Dopo un avvio non facile quando subentrò a Marco Giampaolo, col passare dei mesi Stefano Pioli è entrato sempre più nella testa dei giocatori. Gli ha dato fiducia ed è riuscito a fargli tirare fuori ciò che prima rimaneva nascosto.

Anche grazie al supporto di innesti esperti come Simon Kjaer e Zlatan Ibrahimovic, il Milan ha fatto miglioramenti importanti e dopo il lockdown la squadra ha avuto una svolta evidente. Prestazioni e risultati sono sotto gli occhi di tutti. Grandi meriti sono certamente dell’allenatore, messo anche in discussione da Elliott e Ivan Gazidis prima della conferma.

Pioli ha valorizzato il Milan: i giocatori cresciuti

Oggi La Gazzetta dello Sport mette in evidenza i giocatori che Pioli è riuscito a rivalutare in questi mesi. Il primo che viene menzionato è Franck Kessie, più volte al centro di rumors di calciomercato e poi rivalutato. Un giocatore completamente nuovo da un po’ di mesi a questa parte. All’inizio scarsa intesa con il tecnico emiliano, poi il feeling è cresciuto e anche il rendimento in campo. L’ivoriano è un punto fermo della squadra, della quale è anche tra i leader.

Un altro calciatore che è riuscito a sorprendere è Alexis Saelemaekers, arrivato tra lo scetticismo generale al Milan e rivelatosi un buon acquisto. Era poco conosciuto in Italia, però con il tempo ha saputo farsi apprezzare e in questa stagione è diventato il titolare della fascia destra offensiva nel 4-2-3-1. Ha conquistato anche la convocazione del Belgio, segnale della sua crescita e del buon rendimento avuto in questi mesi. Ieri ha accusato un infortunio e bisognerà capire di che entità.

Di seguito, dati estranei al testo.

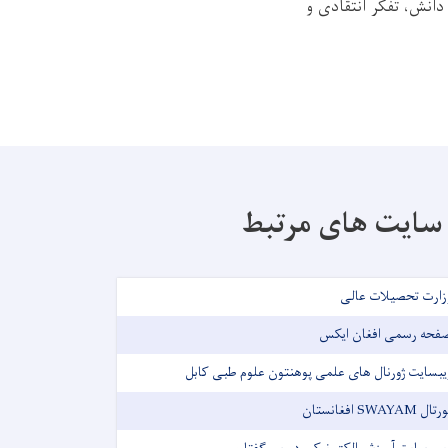
انش، تفکر انتقادی و
سایت های مرتبط
زارت تحصیلات عالی
فحه رسمی افغان ایکس
یبسایت ژورنال های علمی پوهنتون علوم طبی کابل
تال SWAYAM افغانستان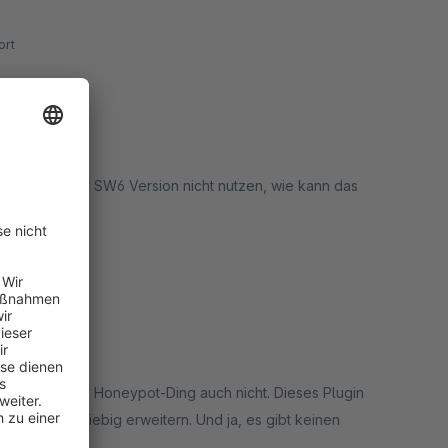
rt
lugin mit meiner SW6 Version nicht nutzen, wie kann das
rt
ktioniert. Das Honeypot-Ding auch nicht. Dieses Plugin
d lässt sich beliebig erweitern. Und ja, es gibt keinen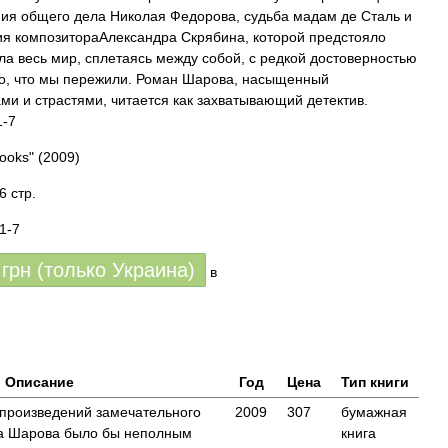
я общего дела Николая Федорова, судьба мадам де Сталь и
я композитораАлександра Скрябина, которой предстояло
ла весь мир, сплетаясь между собой, с редкой достоверностью
то, что мы пережили. Роман Шарова, насыщенный
ми и страстями, читается как захватывающий детектив.
1-7
ooks"
(2009)
6 стр.
1-7
грн (только Украина)
в
Описание
Год
Цена
Тип книги
произведений замечательного
2009
307
бумажная
а Шарова было бы неполным
книга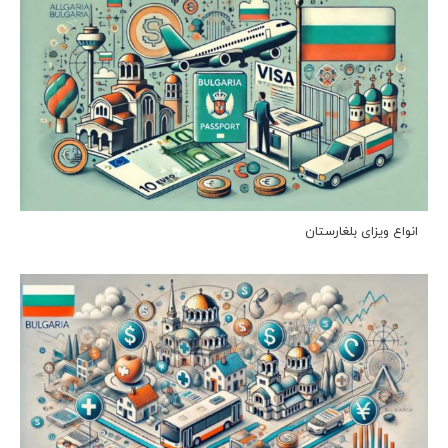
انواع ویزای بلغارستان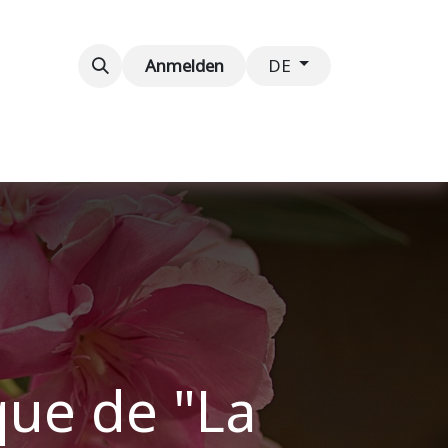
taltungen
Kontaktieren Sie uns
Anmelden
DE
ue de "La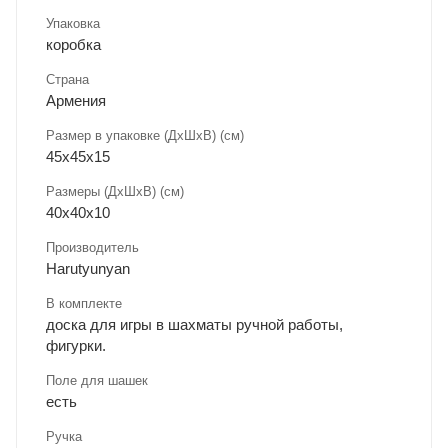
Упаковка
коробка
Страна
Армения
Размер в упаковке (ДхШxВ) (см)
45х45х15
Размеры (ДxШxВ) (см)
40х40х10
Производитель
Harutyunyan
В комплекте
доска для игры в шахматы ручной работы,
фигурки.
Поле для шашек
есть
Ручка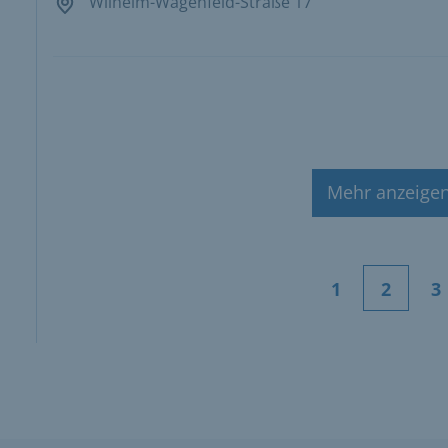
Wilhelm-Wagenfeld-Straße 17
Mehr anzeige
1
2
3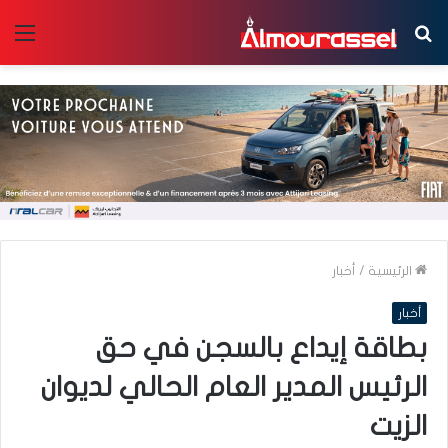
بحث
الق
عن
الرئيسية
/
أخبار
أخبار
بطاقة إيداع بالسجن في حق
الرئيس المدير العام الحالي لديوان
الزيت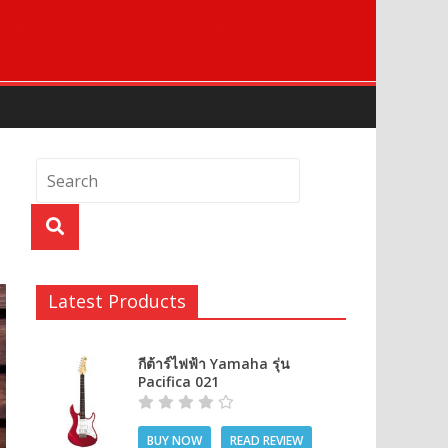
Latest Products
กีต้าร์ไฟฟ้า Yamaha รุ่น
Pacifica 021
BUY NOW
READ REVIEW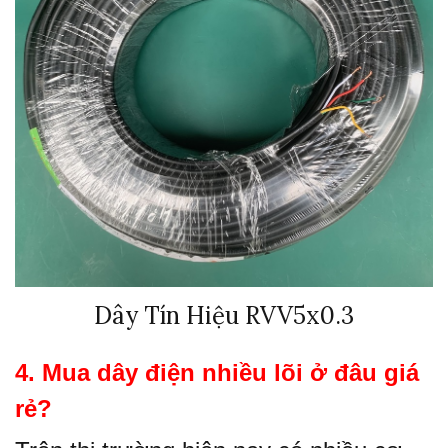
Dây Tín Hiệu RVV5x0.3
4. Mua dây điện nhiều lõi ở đâu giá
rẻ?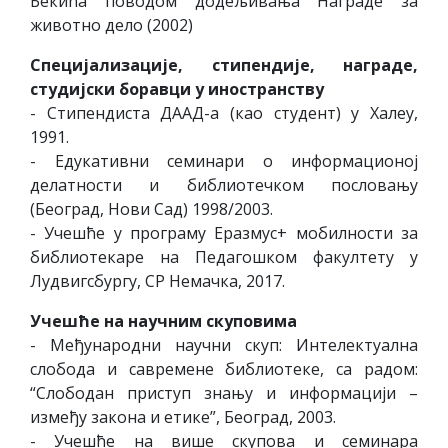
Бекића поводом додељивања Награде за
животно дело (2002)
Специјализације
,
стипендије
,
награде
,
студијски
боравци
у
иностранству
- Стипендиста ДААД-а (као студент) у Халеу,
1991.
- Едукативни семинари о информационој
делатности и библиотечком пословању
(Београд, Нови Сад) 1998/2003.
- Учешће у програму Еразмус+ мобилности за
библиотекаре на Педагошком факултету у
Лудвигсбургу, СР Немачка, 2017.
Учешће
на
научним
скуповима
- Међународни научни скуп: Интелектуална
слобода и савремене библиотеке, са радом:
“Слободан приступ знању и информацији –
између закона и етике”, Београд, 2003.
- Учешће на више скупова и семинара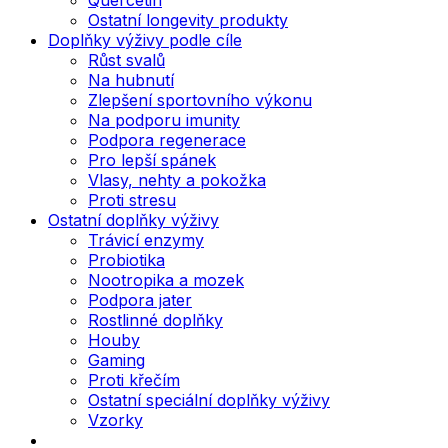
Ostatní longevity produkty
Doplňky výživy podle cíle
Růst svalů
Na hubnutí
Zlepšení sportovního výkonu
Na podporu imunity
Podpora regenerace
Pro lepší spánek
Vlasy, nehty a pokožka
Proti stresu
Ostatní doplňky výživy
Trávicí enzymy
Probiotika
Nootropika a mozek
Podpora jater
Rostlinné doplňky
Houby
Gaming
Proti křečím
Ostatní speciální doplňky výživy
Vzorky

Con Pioli si è rilanciato anche Davide Calabria. Per buona parte della passata stagione il terzino bresciano aveva deluso. Dopo il lockdown è migliorato e in questa annata si è ripreso la titolarità. I problemi fisici di Andrea Conti e il tardivo arrivo di Diogo Dalot lo hanno “agevolato”, però il numero 2 rossonero ha messo in campo buone prestazione ed è arrivato anche a meritarsi la chiamata di Roberto Mancini nella Nazionale maggiore dell’Italia.

Certamente rivalutato anche è Simon Kjaer, approdato al Milan dopo un’esperienza negativa all’Atalanta. Giunse anche lui tra lo scetticismo generale, salvo poi convincere a suon di prestazioni di ottimo livello. Si è guadagnato il riscatto al termine della passata stagione. Un’operazione da soli 3,5 milioni di euro che ha consentito alla squadra rossonera di avere un vero leader in difesa.

Cenni confortanti iniziano ad arrivare anche da Rafael Leao, alla ricerca della giusta continuità per compiere il salto di qualità che tutti si aspettano da lui. Alla lista de La Gazzetta dello Sport aggiungiamo anche Hakan Calhanoglu, mai decisivo come sotto la gestione di Pioli dal post-lockdown in poi. E che dire di Ante Rebic? Anonimo nei primi mesi in rossonero e decisivo da gennaio 2020.